Thorpe: What is eJuror?

Foster: eJuror is a national program, tied to JMS, that allows potential jurors the option of responding to their jury qualification questionnaire or summons online through the website of the local federal court that summoned them to jury duty. Jurors choosing to complete these forms electronically don't have to mail them. They also may update personal information, check when they need to report for jury service, submit a request for an excuse or deferral, and select an alternate time to serve. Seventy two of the 94 district courts across the country currently use eJuror.

Thorpe: How does the new process affect the jury time line, if at all?

Foster: There is no impact on the jury timeline due to the electronic questionnaire. As mentioned above, there is no difference to the responding juror because of this new process.

Thorpe: Have you gotten much feedback from users yet? What are they saying?

Foster: This process was piloted with several of our judges for a few months now, so we were very interested in the feedback from those attorneys that used it. All of our feedback was positive. Attorneys love it, as they do not have to run to the courthouse, as they are preparing for trial, to get the paper copies. Through our CM/ECF HelpDesk, we received comments similar to the following, after our broadcast to registered attorneys:

"Kudos to the Western District Fed Court for undertaking this. As a practicing litigator including before the Western District, access to jury questionnaire responses electronically will be very helpful, reducing time and costs associated with otherwise physically obtaining them. Thank you folks for undertaking this project and effort."

--David N. Campos, Esq.

Thorpe: What should users do if they have questions about the new procedure?

Foster: As this is a part of our CM/ECF System process, we would ask our users to contact the Western District of Michigan CM/ECF Help Desk at (800) 290-2742 or

Thorpe: Does your office have any plans to "go digital" on other parts of the court system?

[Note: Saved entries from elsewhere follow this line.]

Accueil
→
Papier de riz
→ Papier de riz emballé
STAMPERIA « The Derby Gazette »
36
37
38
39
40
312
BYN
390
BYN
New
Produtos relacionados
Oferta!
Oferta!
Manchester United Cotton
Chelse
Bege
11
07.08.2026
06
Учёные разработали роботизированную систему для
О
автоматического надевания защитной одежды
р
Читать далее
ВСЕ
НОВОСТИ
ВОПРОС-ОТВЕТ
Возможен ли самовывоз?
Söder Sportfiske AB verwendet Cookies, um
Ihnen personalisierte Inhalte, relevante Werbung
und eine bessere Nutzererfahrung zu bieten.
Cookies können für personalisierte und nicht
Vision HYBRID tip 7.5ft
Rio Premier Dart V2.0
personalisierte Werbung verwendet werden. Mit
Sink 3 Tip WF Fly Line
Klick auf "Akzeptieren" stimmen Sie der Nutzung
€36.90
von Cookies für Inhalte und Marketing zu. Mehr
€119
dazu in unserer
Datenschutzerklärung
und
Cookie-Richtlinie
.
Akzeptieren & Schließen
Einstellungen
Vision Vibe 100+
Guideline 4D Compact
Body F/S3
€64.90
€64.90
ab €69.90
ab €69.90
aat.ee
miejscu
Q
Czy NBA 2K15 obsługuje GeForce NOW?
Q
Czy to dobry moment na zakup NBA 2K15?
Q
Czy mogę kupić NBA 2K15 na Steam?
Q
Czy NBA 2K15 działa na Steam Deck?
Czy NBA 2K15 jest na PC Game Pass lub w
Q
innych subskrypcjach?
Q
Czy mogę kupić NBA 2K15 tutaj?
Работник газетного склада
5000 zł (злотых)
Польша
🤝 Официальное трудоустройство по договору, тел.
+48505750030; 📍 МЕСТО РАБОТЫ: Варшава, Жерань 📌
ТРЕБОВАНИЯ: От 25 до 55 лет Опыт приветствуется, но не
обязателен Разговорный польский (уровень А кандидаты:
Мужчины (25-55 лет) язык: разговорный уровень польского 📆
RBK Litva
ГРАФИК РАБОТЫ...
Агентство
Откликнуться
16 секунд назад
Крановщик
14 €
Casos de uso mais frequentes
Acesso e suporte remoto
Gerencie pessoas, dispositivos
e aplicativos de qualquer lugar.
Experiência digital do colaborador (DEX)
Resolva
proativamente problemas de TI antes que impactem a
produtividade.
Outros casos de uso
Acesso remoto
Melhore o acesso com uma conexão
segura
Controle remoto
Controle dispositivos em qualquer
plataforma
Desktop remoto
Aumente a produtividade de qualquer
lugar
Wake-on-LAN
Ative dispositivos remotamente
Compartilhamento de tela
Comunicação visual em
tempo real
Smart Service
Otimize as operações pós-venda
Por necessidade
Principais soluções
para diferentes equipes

Foster: The federal courts have been fortunate as they have already digitized the case management and electronic court filing of documents through the CM/ECF System. In addition, our court is encouraging more jurors to use the eJuror system as it can reduce the amount of staff time needed to process juror information. Also, especially during these tight budget times, we are constantly looking for ways to make things more efficient and user friendly for our consumers with processes such as the electronic availability of juror information for voir dire.